Scan the entries for the word "votre", and copy every line where it appears.

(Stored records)

▼

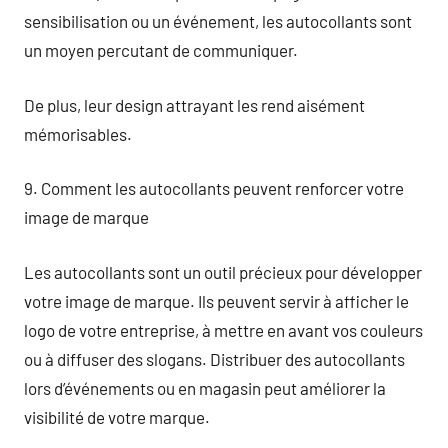
sensibilisation ou un événement, les autocollants sont
un moyen percutant de communiquer.
De plus, leur design attrayant les rend aisément
mémorisables.
9. Comment les autocollants peuvent renforcer votre
image de marque
Les autocollants sont un outil précieux pour développer
votre image de marque. Ils peuvent servir à afficher le
logo de votre entreprise, à mettre en avant vos couleurs
ou à diffuser des slogans. Distribuer des autocollants
lors d’événements ou en magasin peut améliorer la
visibilité de votre marque.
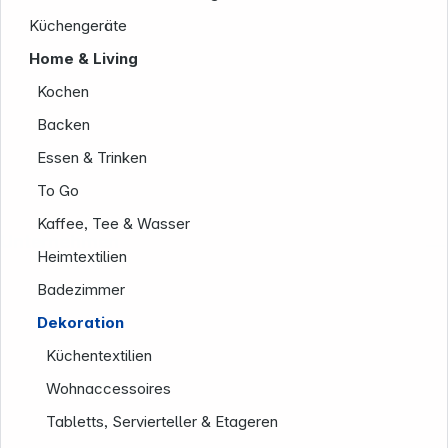
Küchengeräte
Home & Living
Kochen
Backen
Essen & Trinken
To Go
Kaffee, Tee & Wasser
Unternehmen
Heimtextilien
Badezimmer
Dekoration
Küchentextilien
Wohnaccessoires
Tabletts, Servierteller & Etageren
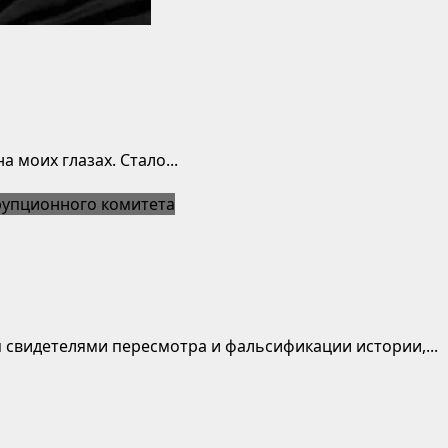
моих глазах. Стало...
 свидетелями пересмотра и фальсификации истории,...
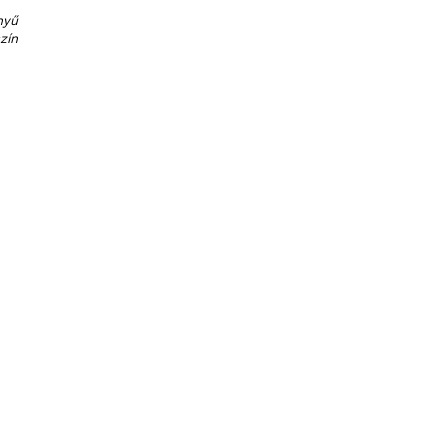
nyű
zín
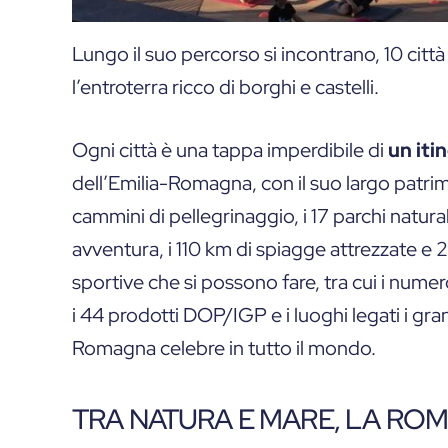
Lungo il suo percorso si incontrano, 10 città
l’entroterra ricco di borghi e castelli.
Ogni città è una tappa imperdibile di
un iti
dell’Emilia-Romagna, con il suo largo patri
cammini di pellegrinaggio, i 17 parchi naturali
avventura, i 110 km di spiagge attrezzate e 2
sportive che si possono fare, tra cui i numero
i 44 prodotti DOP/IGP e i luoghi legati i gra
Romagna celebre in tutto il mondo.
TRA NATURA E MARE, LA RO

▲

Answer section:
9. Comment les autocollants peuvent renforcer votre
votre image de marque. Ils peuvent servir à afficher le
logo de votre entreprise, à mettre en avant vos couleurs
visibilité de votre marque.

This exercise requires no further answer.